Bernardi, Herschel
BERNARDI, HERSCHEL
BERNARDI, HERSCHEL (1924–1986), U.S. actor. Born in New York City, Bernardi was the product of a long-established family of Yiddish performers. On stage from childhood, he made his first on-camera appearances in 1939 in the Yiddish-language films Green Fields and The Singing Blacksmith. Bernardi toured in a one-man program of Shalom Aleichem stories and performed in The World of Sholom Aleichem, 1954. Along with many fellow entertainers, he was blacklisted by Hollywood in the early 1950s for alleged Communist ties. Bernardi's first part on Broadway was in the musical Bajour in 1965. He then played Tevye in the Broadway production of Fiddler on the Roof (1966–67), as well as in a revival run at Lincoln Center in 1981. He also performed in the Broadway productions Zorba (1968–69) and The Goodbye People (1979).
In addition to his many television guest appearances and roles in tv movies, Bernardi is well remembered for his characterizations of Lt.

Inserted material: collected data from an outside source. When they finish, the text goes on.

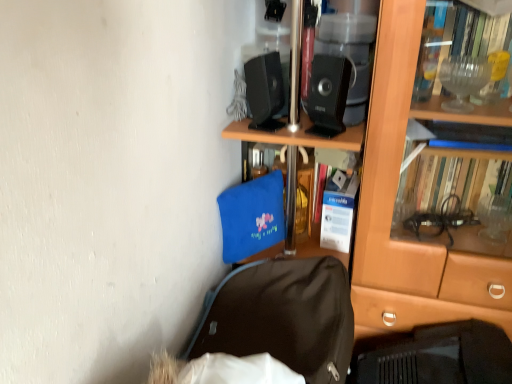 What do you see at coordinates (282, 316) in the screenshot? The image size is (512, 384). I see `black fabric backpack at lower center` at bounding box center [282, 316].

Where is `black fabric backpack at lower center`? This screenshot has height=384, width=512. black fabric backpack at lower center is located at coordinates (282, 316).

Where is `blue fabric bag at center`? This screenshot has height=384, width=512. blue fabric bag at center is located at coordinates (252, 216).

Measure the distance between point [254,201] and camera.

Point [254,201] and camera are 1.09 meters apart from each other.

What do you see at coordinates (441, 356) in the screenshot? This screenshot has height=384, width=512. I see `black matte laptop at lower right` at bounding box center [441, 356].

At what (x,y) coordinates should I click in order to perform the action: click on black plastic speaker at upper center, marked as the 2th loudspeaker in a left-to-right arrangement. Please return your answer as a coordinate pair (x, y). The width and height of the screenshot is (512, 384). Looking at the image, I should click on (328, 94).

Can you confirm if black matte laptop at lower right is smaller than black plastic speaker at upper center, which ranks as the 1th loudspeaker in left-to-right order?

Actually, black matte laptop at lower right might be larger than black plastic speaker at upper center, which ranks as the 1th loudspeaker in left-to-right order.

Based on the photo, from a real-world perspective, which is physically above, black matte laptop at lower right or black plastic speaker at upper center, which ranks as the 1th loudspeaker in left-to-right order?

black plastic speaker at upper center, which ranks as the 1th loudspeaker in left-to-right order, from a real-world perspective.

Is black matte laptop at lower right outside of black plastic speaker at upper center, which ranks as the 1th loudspeaker in left-to-right order?

black matte laptop at lower right is positioned outside black plastic speaker at upper center, which ranks as the 1th loudspeaker in left-to-right order.

Does black matte laptop at lower right lie behind black plastic speaker at upper center, which ranks as the 1th loudspeaker in left-to-right order?

No, it is in front of black plastic speaker at upper center, which ranks as the 1th loudspeaker in left-to-right order.

Is black matte laptop at lower right directly adjacent to brown wooden bookcase at center?

No.

Can you confirm if black matte laptop at lower right is bigger than brown wooden bookcase at center?

No, black matte laptop at lower right is not bigger than brown wooden bookcase at center.

I want to click on laptop below the brown wooden bookcase at center (from the image's perspective), so click(441, 356).

Is black matte laptop at lower right facing towards brown wooden bookcase at center?

No, black matte laptop at lower right is not oriented towards brown wooden bookcase at center.

Which is nearer, (270, 93) or (280, 198)?

Point (270, 93) is closer to the camera than point (280, 198).

From the image's perspective, relative to blue fabric bag at center, is black plastic speaker at upper center, positioned as the 2th loudspeaker in right-to-left order, above or below?

black plastic speaker at upper center, positioned as the 2th loudspeaker in right-to-left order, is above blue fabric bag at center.

From a real-world perspective, is black plastic speaker at upper center, positioned as the 2th loudspeaker in right-to-left order, physically located above or below blue fabric bag at center?

From a real-world perspective, black plastic speaker at upper center, positioned as the 2th loudspeaker in right-to-left order, is physically above blue fabric bag at center.

Find the location of a particular element. luggage and bags that is behind the black plastic speaker at upper center, positioned as the 2th loudspeaker in right-to-left order is located at coordinates (252, 216).

The width and height of the screenshot is (512, 384). In order to click on luggage and bags below the black plastic speaker at upper center, which is counted as the 1th loudspeaker, starting from the right (from the image's perspective) in this screenshot , I will do `click(252, 216)`.

From the image's perspective, which one is positioned higher, blue fabric bag at center or black plastic speaker at upper center, which is counted as the 1th loudspeaker, starting from the right?

black plastic speaker at upper center, which is counted as the 1th loudspeaker, starting from the right, from the image's perspective.

Who is bigger, blue fabric bag at center or black plastic speaker at upper center, which is counted as the 1th loudspeaker, starting from the right?

blue fabric bag at center.

Choose the correct answer: Is black matte laptop at lower right inside blue fabric bag at center or outside it?

black matte laptop at lower right lies outside blue fabric bag at center.

From the image's perspective, is black matte laptop at lower right positioned above or below blue fabric bag at center?

black matte laptop at lower right is below blue fabric bag at center.

In the scene shown: From a real-world perspective, who is located higher, black matte laptop at lower right or blue fabric bag at center?

blue fabric bag at center is physically above.

Considering the relative sizes of black matte laptop at lower right and blue fabric bag at center in the image provided, is black matte laptop at lower right wider than blue fabric bag at center?

Indeed, black matte laptop at lower right has a greater width compared to blue fabric bag at center.

Considering the sizes of black fabric backpack at lower center and black plastic speaker at upper center, marked as the 2th loudspeaker in a left-to-right arrangement, in the image, is black fabric backpack at lower center wider or thinner than black plastic speaker at upper center, marked as the 2th loudspeaker in a left-to-right arrangement,?

Clearly, black fabric backpack at lower center has more width compared to black plastic speaker at upper center, marked as the 2th loudspeaker in a left-to-right arrangement.

Relative to black plastic speaker at upper center, which is counted as the 1th loudspeaker, starting from the right, is black fabric backpack at lower center in front or behind?

black fabric backpack at lower center is in front of black plastic speaker at upper center, which is counted as the 1th loudspeaker, starting from the right.

From a real-world perspective, which object stands above the other?

From a 3D spatial view, black plastic speaker at upper center, marked as the 2th loudspeaker in a left-to-right arrangement, is above.

Based on the photo, can you see black fabric backpack at lower center touching black plastic speaker at upper center, which is counted as the 1th loudspeaker, starting from the right?

black fabric backpack at lower center and black plastic speaker at upper center, which is counted as the 1th loudspeaker, starting from the right, are not in contact.

Is brown wooden bookcase at center wider or thinner than black fabric backpack at lower center?

Clearly, brown wooden bookcase at center has more width compared to black fabric backpack at lower center.

Considering the sizes of objects brown wooden bookcase at center and black fabric backpack at lower center in the image provided, who is bigger, brown wooden bookcase at center or black fabric backpack at lower center?

With larger size is brown wooden bookcase at center.

Is point (245, 134) farther from viewer compared to point (231, 279)?

No, (245, 134) is in front of (231, 279).

Based on the photo, choose the correct answer: Is brown wooden bookcase at center inside black fabric backpack at lower center or outside it?

brown wooden bookcase at center is outside black fabric backpack at lower center.

From the image's perspective, count 2nd loudspeakers upward from the black matte laptop at lower right and point to it. Please provide its 2D coordinates.

[(264, 91)]

I want to click on laptop below the brown wooden bookcase at center (from the image's perspective), so click(x=441, y=356).

When comparing their distances from brown wooden bookcase at center, does black matte laptop at lower right or black fabric backpack at lower center seem further?

black fabric backpack at lower center.

Estimate the real-world distances between objects in this image. Which object is further from black matte laptop at lower right, black fabric backpack at lower center or black plastic speaker at upper center, marked as the 2th loudspeaker in a left-to-right arrangement?

Based on the image, black plastic speaker at upper center, marked as the 2th loudspeaker in a left-to-right arrangement, appears to be further to black matte laptop at lower right.

Looking at the image, which one is located further to black matte laptop at lower right, black plastic speaker at upper center, which ranks as the 1th loudspeaker in left-to-right order, or black plastic speaker at upper center, marked as the 2th loudspeaker in a left-to-right arrangement?

Based on the image, black plastic speaker at upper center, which ranks as the 1th loudspeaker in left-to-right order, appears to be further to black matte laptop at lower right.

In the scene shown: Considering their positions, is black fabric backpack at lower center positioned further to black plastic speaker at upper center, positioned as the 2th loudspeaker in right-to-left order, than black matte laptop at lower right?

Based on the image, black matte laptop at lower right appears to be further to black plastic speaker at upper center, positioned as the 2th loudspeaker in right-to-left order.

When comparing their distances from black fabric backpack at lower center, does black plastic speaker at upper center, marked as the 2th loudspeaker in a left-to-right arrangement, or brown wooden bookcase at center seem further?

black plastic speaker at upper center, marked as the 2th loudspeaker in a left-to-right arrangement.

Looking at the image, which one is located further to black matte laptop at lower right, blue fabric bag at center or black plastic speaker at upper center, positioned as the 2th loudspeaker in right-to-left order?

black plastic speaker at upper center, positioned as the 2th loudspeaker in right-to-left order, lies further to black matte laptop at lower right than the other object.

Considering their positions, is black plastic speaker at upper center, which ranks as the 1th loudspeaker in left-to-right order, positioned closer to black plastic speaker at upper center, marked as the 2th loudspeaker in a left-to-right arrangement, than black fabric backpack at lower center?

Among the two, black plastic speaker at upper center, which ranks as the 1th loudspeaker in left-to-right order, is located nearer to black plastic speaker at upper center, marked as the 2th loudspeaker in a left-to-right arrangement.

Estimate the real-world distances between objects in this image. Which object is further from blue fabric bag at center, black plastic speaker at upper center, marked as the 2th loudspeaker in a left-to-right arrangement, or black fabric backpack at lower center?

Based on the image, black plastic speaker at upper center, marked as the 2th loudspeaker in a left-to-right arrangement, appears to be further to blue fabric bag at center.

Image resolution: width=512 pixels, height=384 pixels. Find the location of `backpack located between blue fabric bag at center and brown wooden bookcase at center in the left-right direction`. backpack located between blue fabric bag at center and brown wooden bookcase at center in the left-right direction is located at coordinates (282, 316).

Image resolution: width=512 pixels, height=384 pixels. What are the coordinates of `luggage and bags between black plastic speaker at upper center, which is counted as the 1th loudspeaker, starting from the right, and black fabric backpack at lower center in the up-down direction` in the screenshot? It's located at (252, 216).

At what (x,y) coordinates should I click in order to perform the action: click on luggage and bags between black plastic speaker at upper center, marked as the 2th loudspeaker in a left-to-right arrangement, and black matte laptop at lower right, in the vertical direction. Please return your answer as a coordinate pair (x, y). Looking at the image, I should click on (252, 216).

Find the location of a particular element. The image size is (512, 384). backpack that lies between black plastic speaker at upper center, which is counted as the 1th loudspeaker, starting from the right, and black matte laptop at lower right from top to bottom is located at coordinates tap(282, 316).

Jacoby on the Peter Gunn detective series (1958–61) and Arnie Nuvo in the sitcom Arnie (1970–72). Bernardi also provided voiceovers for hundreds of cartoons and commercials, most notably the wisecracking Charley the Tuna and the laughing Jolly Green Giant. At one point in his career, he had strained his vocal chords so severely that his doctor ordered him not to speak for a full year or he might lose his voice permanently.
He appeared in a number of films over the years, among them Murder by Contract (1958); The Savage Eye (1960); A Cold Wind in August (1961); Irma La Douce (1963); Love with the Proper Stranger (1963); and The Front (1976). Bernardi was one of the main interviewees in the 1984 documentary Almonds and Raisins, written by Wolf *Mankowitz and narrated by Orson Welles. The film examines the dozens of Yiddish-language talking films made in the U.S. and Europe between the release of The Jazz Singer in 1927 and the outbreak of World War ii.
bibliography:
J. Bernardi, My Father the Actor (1971).